◆ To do:
Retype nothing except the lines below from the one with "features and f" through the one with "Thai KJV Bible (Red Letter Edition)", exactly, with images left out.

◆ Source material:
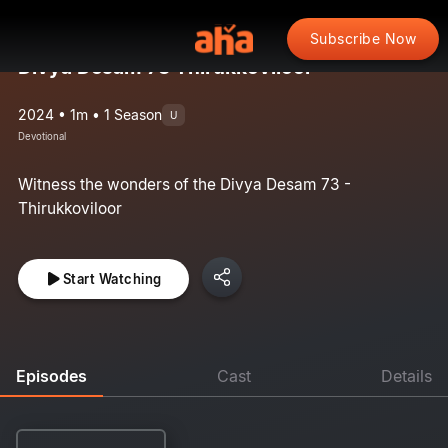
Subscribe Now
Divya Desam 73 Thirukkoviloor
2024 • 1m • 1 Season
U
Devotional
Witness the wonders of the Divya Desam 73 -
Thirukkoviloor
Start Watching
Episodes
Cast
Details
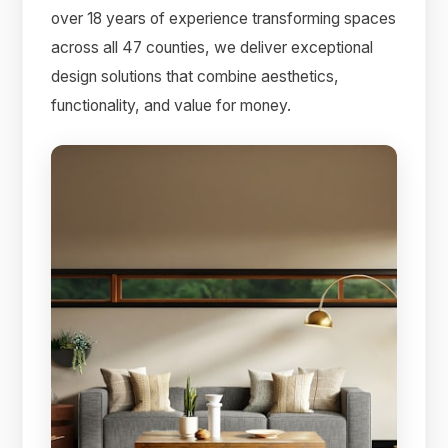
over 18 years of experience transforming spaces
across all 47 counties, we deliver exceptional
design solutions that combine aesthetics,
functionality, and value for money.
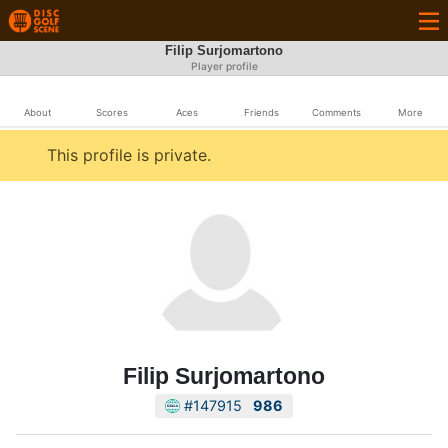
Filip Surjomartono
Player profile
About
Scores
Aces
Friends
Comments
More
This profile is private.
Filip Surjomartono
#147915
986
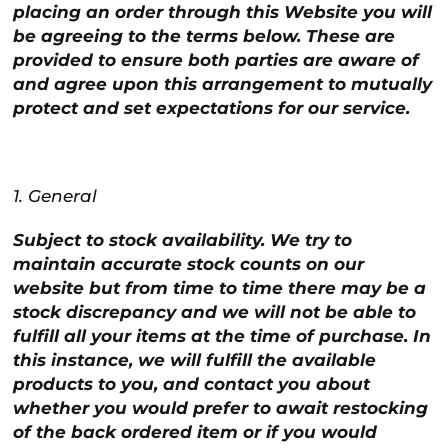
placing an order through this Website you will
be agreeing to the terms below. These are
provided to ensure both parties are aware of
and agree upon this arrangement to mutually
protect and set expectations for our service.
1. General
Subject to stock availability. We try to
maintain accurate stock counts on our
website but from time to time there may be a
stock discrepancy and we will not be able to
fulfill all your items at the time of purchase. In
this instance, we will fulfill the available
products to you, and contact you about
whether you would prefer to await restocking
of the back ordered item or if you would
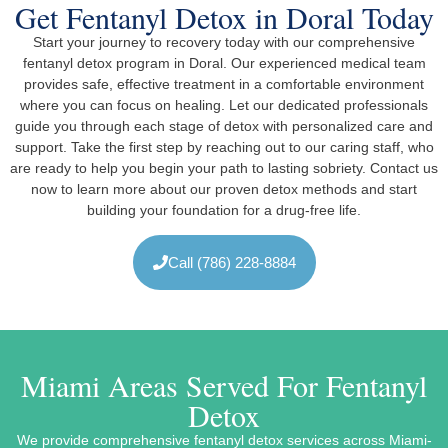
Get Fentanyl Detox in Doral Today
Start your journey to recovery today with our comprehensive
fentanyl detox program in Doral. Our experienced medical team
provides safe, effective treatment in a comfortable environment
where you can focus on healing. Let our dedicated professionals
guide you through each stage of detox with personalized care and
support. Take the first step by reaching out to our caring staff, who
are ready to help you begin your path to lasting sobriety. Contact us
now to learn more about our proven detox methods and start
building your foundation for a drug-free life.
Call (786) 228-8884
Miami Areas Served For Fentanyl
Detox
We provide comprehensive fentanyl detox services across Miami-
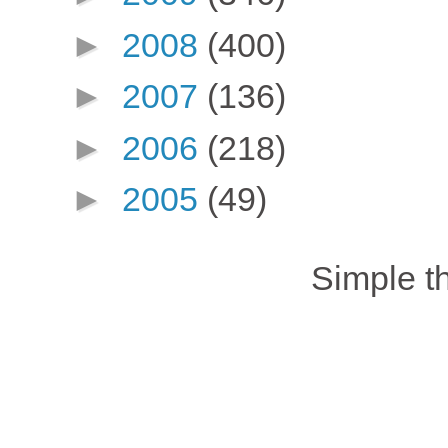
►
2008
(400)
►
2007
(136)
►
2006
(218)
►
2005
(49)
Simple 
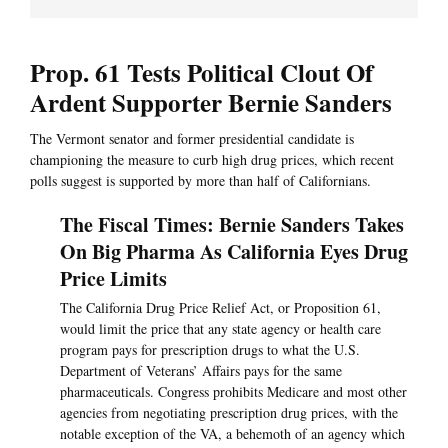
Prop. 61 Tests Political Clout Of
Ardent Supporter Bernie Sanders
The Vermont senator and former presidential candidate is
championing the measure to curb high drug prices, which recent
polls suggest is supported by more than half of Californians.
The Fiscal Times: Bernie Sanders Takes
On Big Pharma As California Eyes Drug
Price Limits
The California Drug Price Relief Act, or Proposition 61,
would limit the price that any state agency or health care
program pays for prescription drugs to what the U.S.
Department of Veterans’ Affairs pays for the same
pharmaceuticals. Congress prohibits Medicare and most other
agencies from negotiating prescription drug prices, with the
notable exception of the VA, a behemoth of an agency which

...

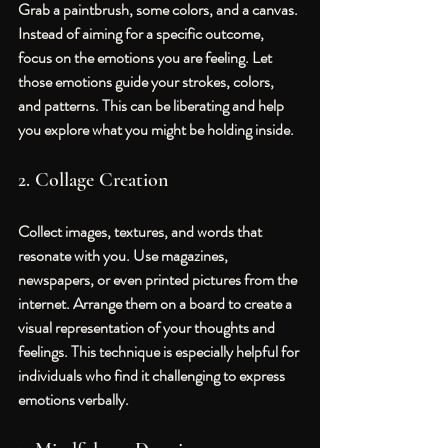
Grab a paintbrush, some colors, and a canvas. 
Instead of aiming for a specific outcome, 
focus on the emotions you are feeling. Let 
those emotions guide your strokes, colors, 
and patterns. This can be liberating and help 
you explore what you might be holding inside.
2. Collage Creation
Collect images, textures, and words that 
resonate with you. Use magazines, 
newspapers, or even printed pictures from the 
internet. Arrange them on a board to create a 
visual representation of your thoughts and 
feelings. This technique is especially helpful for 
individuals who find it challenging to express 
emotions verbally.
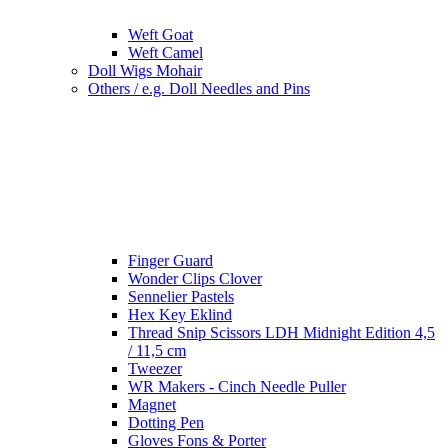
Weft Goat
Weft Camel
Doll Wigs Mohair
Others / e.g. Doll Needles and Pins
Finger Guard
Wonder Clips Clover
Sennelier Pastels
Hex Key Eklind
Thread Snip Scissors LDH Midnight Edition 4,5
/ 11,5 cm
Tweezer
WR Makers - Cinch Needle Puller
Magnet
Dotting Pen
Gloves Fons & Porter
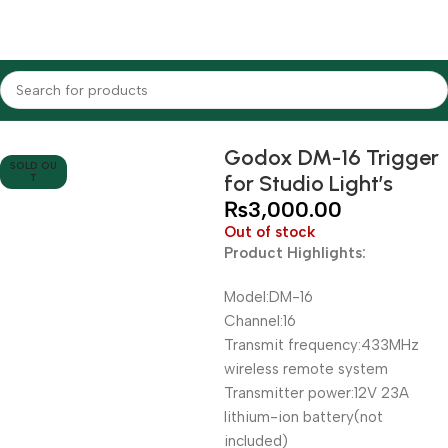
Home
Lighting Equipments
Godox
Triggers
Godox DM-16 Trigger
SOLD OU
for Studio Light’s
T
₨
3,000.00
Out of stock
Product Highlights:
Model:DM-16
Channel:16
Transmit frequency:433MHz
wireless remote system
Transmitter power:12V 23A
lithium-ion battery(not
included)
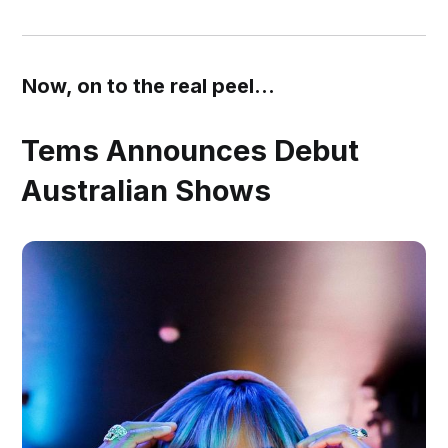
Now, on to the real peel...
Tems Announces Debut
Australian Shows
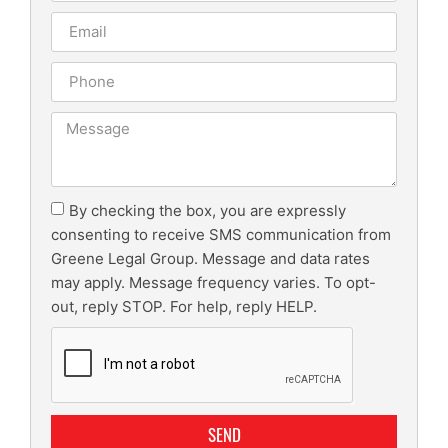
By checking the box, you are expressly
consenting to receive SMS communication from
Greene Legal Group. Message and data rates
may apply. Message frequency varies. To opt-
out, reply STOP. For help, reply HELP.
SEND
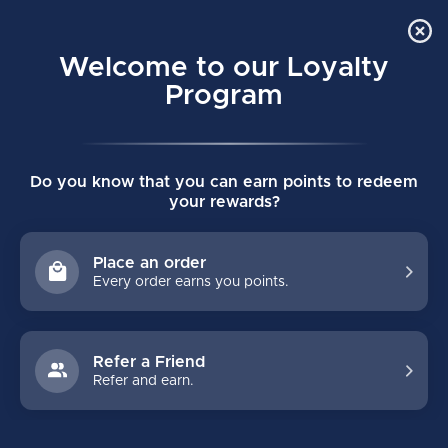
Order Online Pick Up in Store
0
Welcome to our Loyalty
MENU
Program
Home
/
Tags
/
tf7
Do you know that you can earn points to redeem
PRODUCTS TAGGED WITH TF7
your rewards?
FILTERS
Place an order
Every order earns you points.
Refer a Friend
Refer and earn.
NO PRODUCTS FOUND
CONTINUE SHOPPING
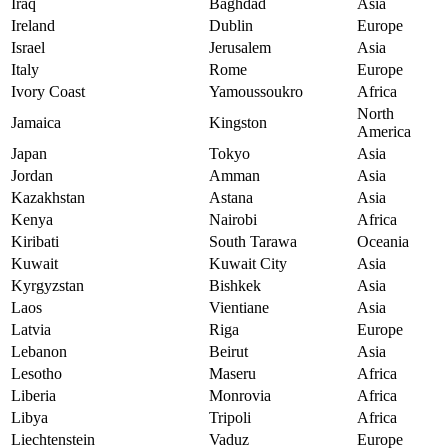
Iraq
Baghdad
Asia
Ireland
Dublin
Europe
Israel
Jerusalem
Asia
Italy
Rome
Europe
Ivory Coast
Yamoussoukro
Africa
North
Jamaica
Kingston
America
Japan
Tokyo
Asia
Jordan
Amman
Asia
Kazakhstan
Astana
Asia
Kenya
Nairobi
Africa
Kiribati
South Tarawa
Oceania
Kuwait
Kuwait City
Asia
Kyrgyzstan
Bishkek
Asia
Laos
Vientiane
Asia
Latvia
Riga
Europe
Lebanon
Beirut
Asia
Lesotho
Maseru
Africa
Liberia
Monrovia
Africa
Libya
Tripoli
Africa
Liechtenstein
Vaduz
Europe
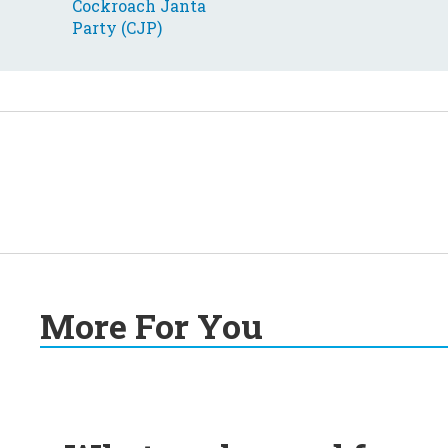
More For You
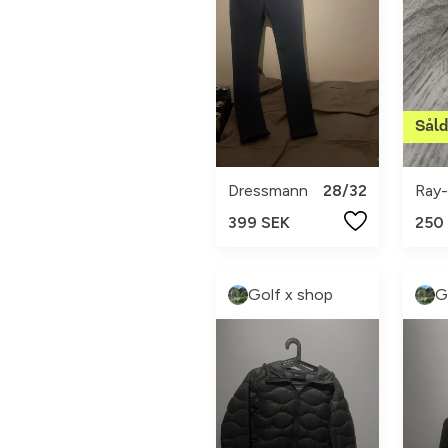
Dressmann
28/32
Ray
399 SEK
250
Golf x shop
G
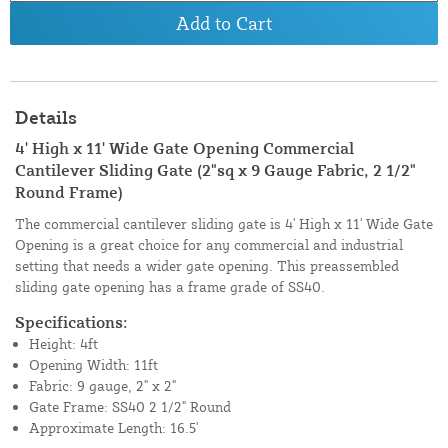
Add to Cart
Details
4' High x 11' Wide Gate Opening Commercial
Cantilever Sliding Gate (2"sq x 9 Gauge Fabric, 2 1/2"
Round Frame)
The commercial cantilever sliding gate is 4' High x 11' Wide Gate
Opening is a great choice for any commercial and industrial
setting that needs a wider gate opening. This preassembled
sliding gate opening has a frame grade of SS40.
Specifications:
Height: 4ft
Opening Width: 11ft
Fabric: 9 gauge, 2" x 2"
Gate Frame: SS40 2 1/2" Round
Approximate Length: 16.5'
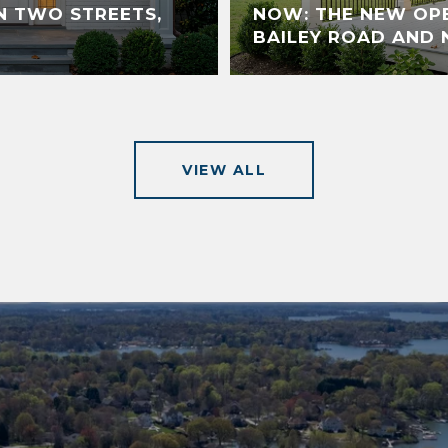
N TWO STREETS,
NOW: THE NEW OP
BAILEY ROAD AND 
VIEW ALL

--

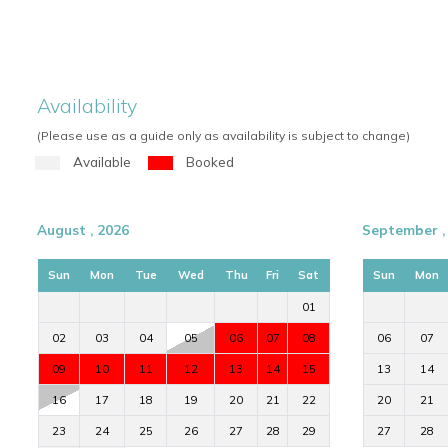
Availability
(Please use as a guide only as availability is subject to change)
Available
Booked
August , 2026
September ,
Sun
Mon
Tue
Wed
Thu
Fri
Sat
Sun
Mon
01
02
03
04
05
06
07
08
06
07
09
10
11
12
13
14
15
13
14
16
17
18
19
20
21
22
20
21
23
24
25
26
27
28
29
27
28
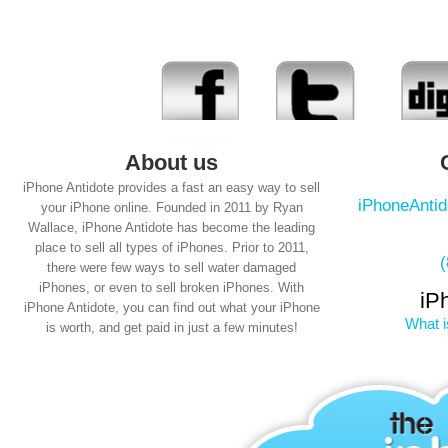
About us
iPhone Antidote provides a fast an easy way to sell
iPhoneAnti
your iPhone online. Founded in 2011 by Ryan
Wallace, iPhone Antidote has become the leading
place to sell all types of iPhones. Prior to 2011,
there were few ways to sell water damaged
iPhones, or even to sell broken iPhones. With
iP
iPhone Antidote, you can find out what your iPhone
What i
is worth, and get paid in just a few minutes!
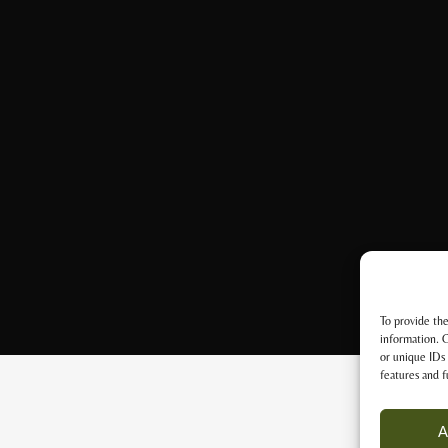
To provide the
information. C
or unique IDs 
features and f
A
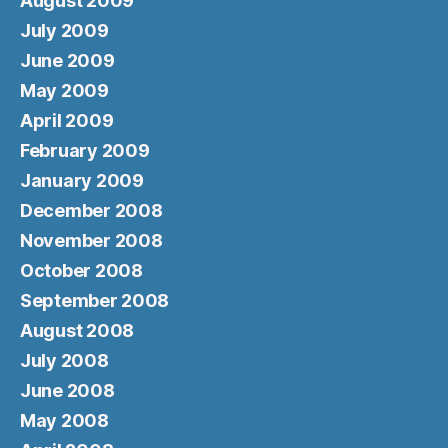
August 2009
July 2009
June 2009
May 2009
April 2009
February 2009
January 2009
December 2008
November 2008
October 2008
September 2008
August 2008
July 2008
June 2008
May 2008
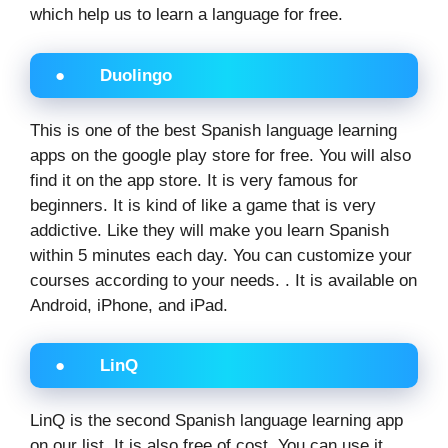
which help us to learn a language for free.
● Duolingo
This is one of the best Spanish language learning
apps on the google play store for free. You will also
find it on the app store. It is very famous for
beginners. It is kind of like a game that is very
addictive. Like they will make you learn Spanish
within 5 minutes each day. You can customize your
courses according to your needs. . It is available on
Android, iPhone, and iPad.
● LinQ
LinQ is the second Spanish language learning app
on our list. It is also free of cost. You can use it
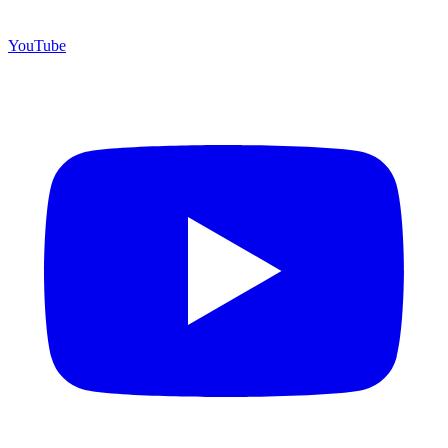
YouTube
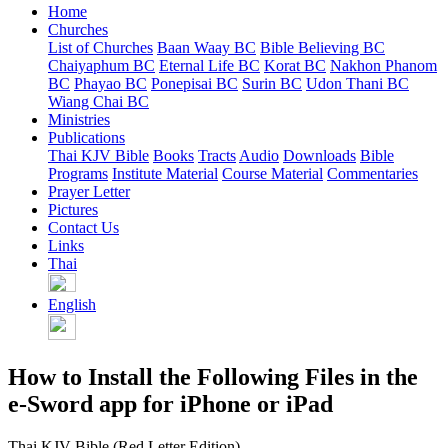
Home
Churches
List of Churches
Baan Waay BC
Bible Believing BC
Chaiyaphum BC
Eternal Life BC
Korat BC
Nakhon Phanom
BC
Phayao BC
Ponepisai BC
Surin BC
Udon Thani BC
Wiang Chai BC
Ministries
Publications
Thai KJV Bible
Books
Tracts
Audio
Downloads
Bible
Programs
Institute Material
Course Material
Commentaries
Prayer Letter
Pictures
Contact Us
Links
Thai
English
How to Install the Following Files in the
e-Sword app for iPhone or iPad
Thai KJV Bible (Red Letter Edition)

◆ Expected answer:
features and f
A
August 2009
July 2009
June 2009
May 2009
April 2009
February 2009
January 2009
December 2008
November 2008
October 2008
September 2008
August 2008
July 2008
June 2008
May 2008
which help us to learn a language for free.
● Duolingo
This is one of the best Spanish language learning
apps on the google play store for free. You will also
find it on the app store. It is very famous for
beginners. It is kind of like a game that is very
addictive. Like they will make you learn Spanish
within 5 minutes each day. You can customize your
courses according to your needs. . It is available on
Android, iPhone, and iPad.
● LinQ
LinQ is the second Spanish language learning app
on our list. It is also free of cost. You can use it
YouTube
Home
Churches
List of Churches
Baan Waay BC
Bible Believing BC
Chaiyaphum BC
Eternal Life BC
Korat BC
Nakhon Phanom
BC
Phayao BC
Ponepisai BC
Surin BC
Udon Thani BC
Wiang Chai BC
Ministries
Publications
Thai KJV Bible
Books
Tracts
Audio
Downloads
Bible
Programs
Institute Material
Course Material
Commentaries
Prayer Letter
Pictures
Contact Us
Links
Thai
English
How to Install the Following Files in the
e-Sword app for iPhone or iPad
Thai KJV Bible (Red Letter Edition)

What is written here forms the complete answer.